David Friedman, Trump’s longtime attorney and a hardline right-wing supporter of new Israeli settlements in the West Bank, previously compared liberal American Jews to Kapos (Jewish collaborators with the Nazis) on multiple occasions, accused the Obama administration of “blatant anti-Semitism,” described Anti-Defamation League leaders as “morons” and said that Senate Minority Leader Chuck Schumer’s (D-N.Y.) internal debate over the Iran deal was “validating the worst appeasement of terrorism since Munich.”
He admitted those remarks were over the line, and promised that “The inflammatory rhetoric that accompanied the presidential campaign is entirely over.”
“Some of the language that I used during the highly charged presidential campaign that ended last November has come in for criticism, and rightfully so,” Friedman said during his confirmation hearing at the Senate Foreign Relations Committee. “While I maintain profound differences of opinion with some of my critics, I regret the use of such language. I want to assure you that I understand the critical difference between the partisan rhetoric of a political contest and a diplomatic mission.”
Democrats questioned Friedman’s past controversial remarks, strong criticism of the goal of a two-state solution to the Israeli-Palestinian conflict, ties to right-wing Israeli political parties, and active support of new Israeli settlements in the West Bank — including funding one such settlement.

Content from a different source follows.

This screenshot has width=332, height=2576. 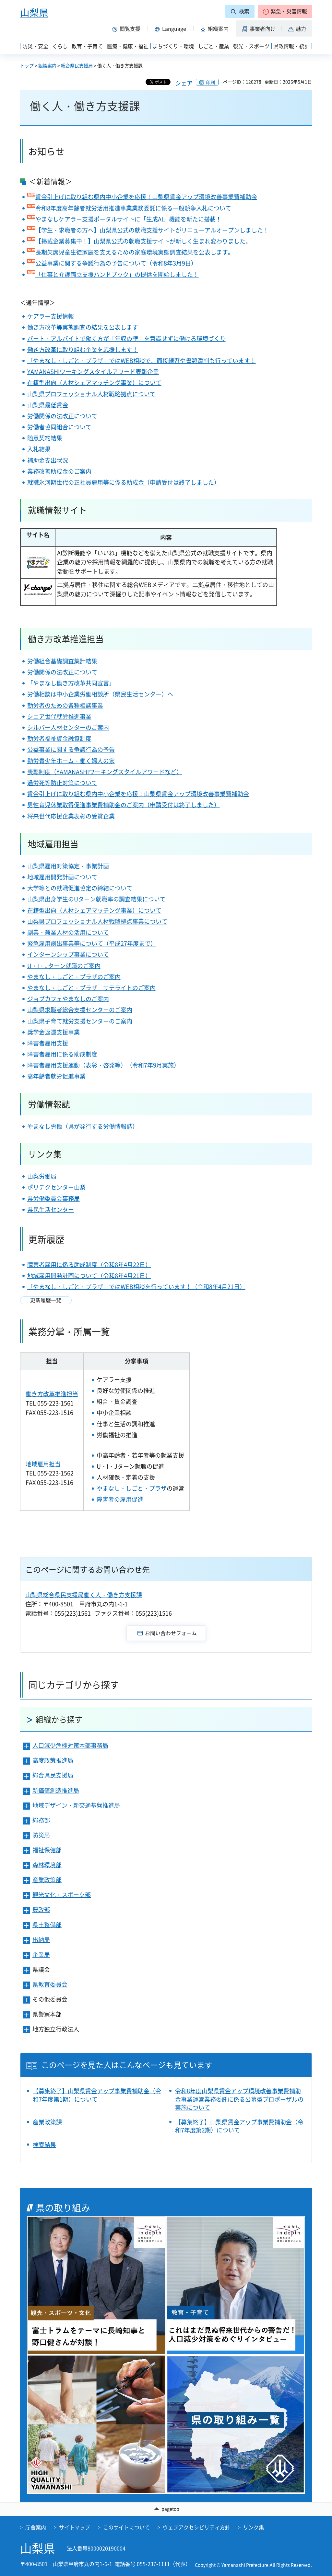 I want to click on やまなし労働（県が発行する労働情報誌）, so click(x=82, y=1126).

“I am uncertain of how you will represent all Americans to all Israelis … Why should I believe that these were just emotional expressions and that you now understand the difference between that role and that as a diplomat?” Senate Foreign Relations Committee Ranking Member Ben Cardin (D-Md.) asked, calling Friedman’s record of financially supporting new settlements “troubling.”

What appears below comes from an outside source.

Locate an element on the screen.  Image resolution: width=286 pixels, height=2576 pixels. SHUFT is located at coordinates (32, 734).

“There is no excuse,” Friedman responded about his rhetoric. “If you want me to rationalize or justify it I cannot. These were hurtful words and I deeply regret them, they were not reflective of my nature or my character.”
Friedman apologized again and again for his past remarks, walking back comment after comment — to the point that even Republicans remarked upon it.
“You’re sitting here having to recant almost every single strongly held belief that you’d expressed,” Senate Foreign Relations Committee Chairman Bob Corker (R-Tenn.) said a few hours into the hearing. “This is fairly extraordinary.”
But to a man every Republican defended Friedman or asked him friendly questions, a sign that Friedman’s confirmation is likely to pass mostly along partisan lines, as many other confirmations have in recent days.
Sen. Tom Udall (D-N.M.) blasted Friedman for his “offensive, inflammatory and insulting rhetoric,” calling him “completely unfit for this or any other diplomatic office” and pointing out that five former U.S. ambassadors to Israel had written a letter opposing his confirmation, including three that served during Republican administrations.
Protestors were less subtle.
“David Friedman is supporting the theft of Palestinian land!” yelled one protestor as he waved a Palestinian flag.
“You promote racism,” a Jewish protestor yelled after someone from her group blew a shofar. “Israeli occupation is an injustice against occupation and a moral crisis for American Jews.”
Friedman was introduced by former Sen. Joe Lieberman (D-Conn.), who told the Daily News he knew Friedman’s apology was “sincere and I hope it’s helpful to his cause.”
Democrats also pressed Friedman on President Trump’s Wednesday comments that he “can live with” either a one-state or two-state solution, a major break from decades-old U.S. policy of supporting the creation of a Palestinian state as part of an eventual peace agreement.
Friedman softened his previous criticism of the possibility of a two-state solution, calling it the “most ideal” path forward.
“I think it’s the path that has received the most thought and effort and consideration. Obviously it’s been tried for a long long time and we continue to wrestle with it… it still remains, I believe the best possibility for peace,” he said.
Earlier, Friedman said his “skepticism” in a two-state solution stemmed from “the unwillingness of Palestinians to renounce terror,” similar comments to what Israeli Prime Minister Benjamin Netanyahu said on Wednesday, though he conceded he didn’t have a “better option” than a two-state solution.
And while he sought to apologize for his past rhetoric, he said he stood by his previous policy views.
“I have profound differences of opinion with the J Street organization. I don’t think that will change,” he said when asked about the liberal Jewish group. “My regrets are as to the language and the rhetoric, I’m not withdrawing my personal views towards the organization.”